Friday, August 22, 2008

More on that hotel, the Kuntur Wassi...

The enchantment of our little mountain hotel wore a little thin last night. With a tired, little baby, a weary, at-times manic 5 year old, and a temporamental parent (I won´t say which one), we had to deal with what may be the most surreal restaurant experience of my life. (I should have had a clue when I checked in and the hotel clerk kept refusing to take my payment for the hotel...I kept trying to hand her the voucher, but she´d shake her head and say no, that´s ok...it made no sense, so I kept trying and eventually won by leaving the voucher on the desk and walking away. I never understood quite what her role was there....)

At dinner, we had to pull teeth to order food or drink, despite the fact that a number of staff members lollygagged in the restaurant and hotel lobby, chatting it up and flirting. Then, the food started arriving in erratic spurts...a dish here, a dish there, and for some of us, nothing at all. Our queries were met with confusion, surprise, and ultimately ambivalence. Meanwhile, the 5 year old got a few time outs, the baby had to retreat to the room in misery with Mama and only part of her meal, leaving me, Riki, and the guide, Patricia to sort things out. We´d ask about the food, and they´d tell us, oh, we thought you cancelled that order, we´ll take care of it...half an hour passed, we would ask again, and they´d say, oh, you cancelled that...we´d explain again, be assured, and wait. That motif repeated itself about 5 times. Finally, a single plate of food arrived and Riki and I devoured it. A few seconds later, desserts arrived, although there were few left to eat them, but we did.

Then I wanted to take one of the sweet quinoa desserts to Kristina in the room, and that opened yet another series of delays, queries, confused responses. When bill-paying time came, the manager brought me a check with all the food we thought we had ordered, and included the dishes that were never received. Ala Cousin Jane, I said, hell no and started drawing lines through the charges. Sweet Patricia stepped in and sorted things out. I did not leave a tip. So there.

But the pain wasn´t quite over: after breakfast (great scrambled eggs, weird coffee...they brought you a thermas with hot water and a small pitcher of coffee...I kept asking what to do with them but the waiter just nodded and left...I mixed the two and it was barely palatable), I learned that I had locked my key in my room (maybe it was the cold shower that had disoriented me on a pretty cold morning). I announced my problem to the desk, and once again, the clerk, a new one, seemed to wonder why I was telling her this. Eventually, she and no less than 4 other employees began looking for keys. I heard her say, "No duplicado," so I thought we were going to have to pick the lock. Alas, someone found a giant box of keys, and they sorted through them one by one until they found my room key, although no one told me. I stood directly in front of the desk while they did this, and waited, and waited. No one said anything to me for a good 15 minutes, so I thought I´d stroll out to my room to see if there was any activity. There in the door was my key, where they had left it. I suppose I could have stood there until noon and I´d still be clueless.

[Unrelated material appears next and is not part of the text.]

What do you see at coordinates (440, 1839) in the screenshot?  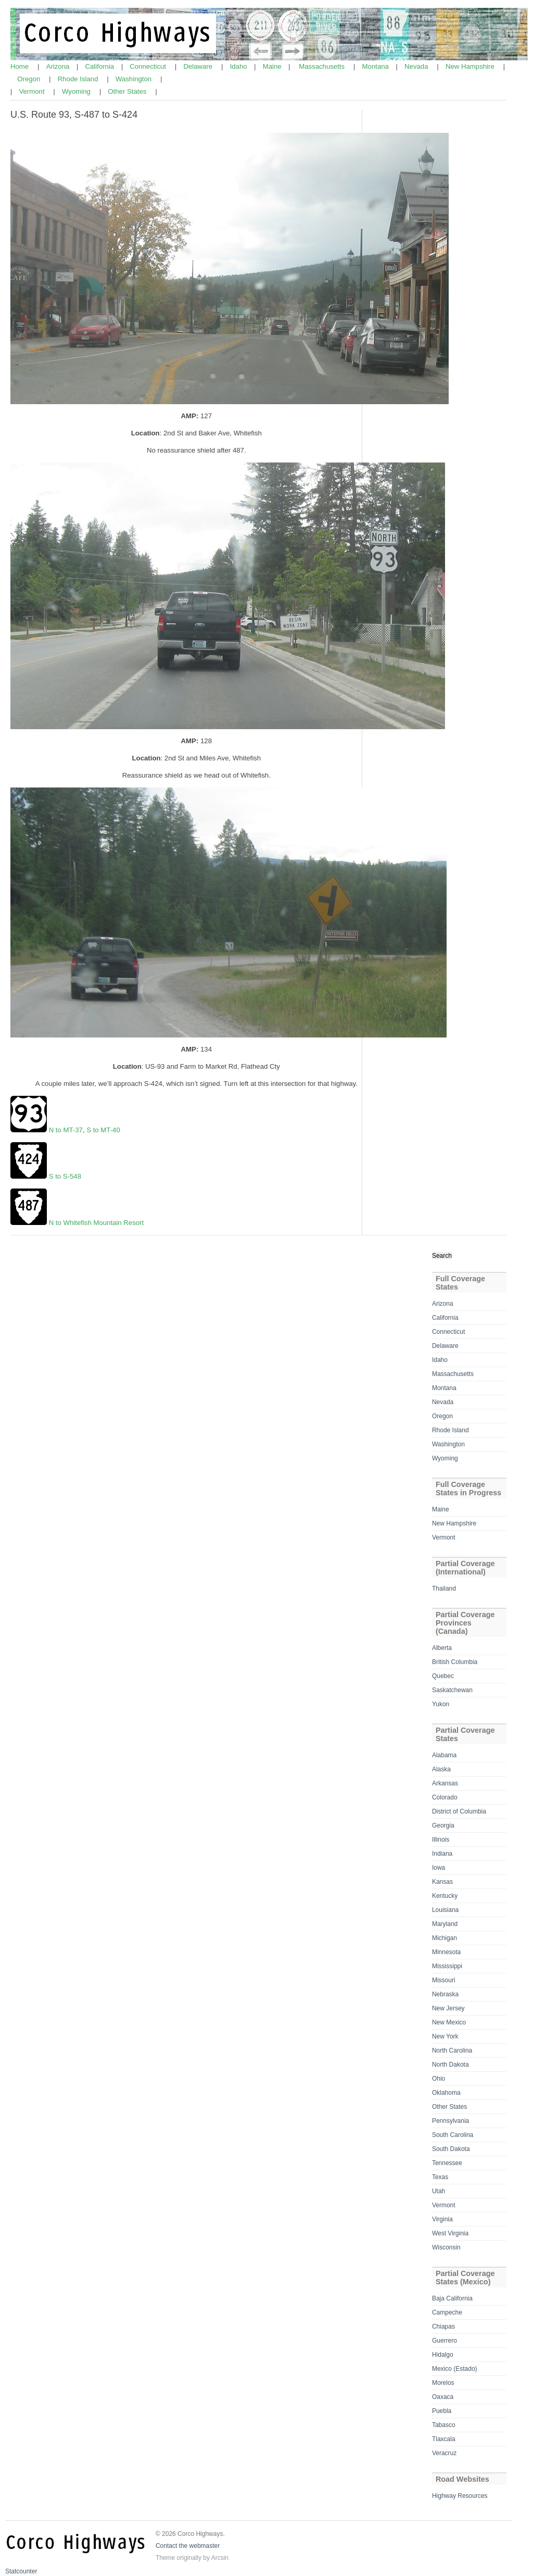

Not everyone was having a bad morning. It seems Patricia, our guide, was getting it on with one of the other guides. She was with us for breakfast, but soon disappeared. Our driver had to blow the horn to get her to join us for the departure.

We went directly to the lookout where the Andean condors fly in the morning. This is something people live to see. Not so much me. I mean the valley is beautiful, as are the birds. But after about 4 flyovers I was ready to go (as was Kristina and Kanahe). We retreated to the bus, where Riki and Malu eventually showed up. Our driver was there. But no Patricia. Eventually, and well after our scheduled departure time, she arrived, giggling.

The pieces fell together at the hot springs outside Chivay. Kristina kept insisting that we find hot springs. Our guide got us to some fairly nice ones, and the Hawaiians all jumped in (I, like my mother, sat on the side, fully dressed with sunglasses on, reading). A naked Kanahe loved it (a funny: the lady who ran the poolside juice bar came over and asked if anyone wanted¨"jugo," fresh juice. Riki, who admittedly does not speak much Spanish, thought she was telling Kristina to get the naked baby out of the pool because he might poo, and Riki fled from the scene...we all laughed and Kristina ordered Malu some jugo de naranja).

Anyway, it was as we exited from the hot springs, that I discovered Patricia kissing a handsome, young Peruvian boy. Kristina and I felt vindicated in our suspicions, but no less off schedule.

We are back in busy Arequipa tonight at the lovely Casa del Melgar. We fly from Arequipa to Juliaca tomorrow morning (our pickup is at 5 a.m.!), and we transfer to Puno, on the shores of Lake Titicaca!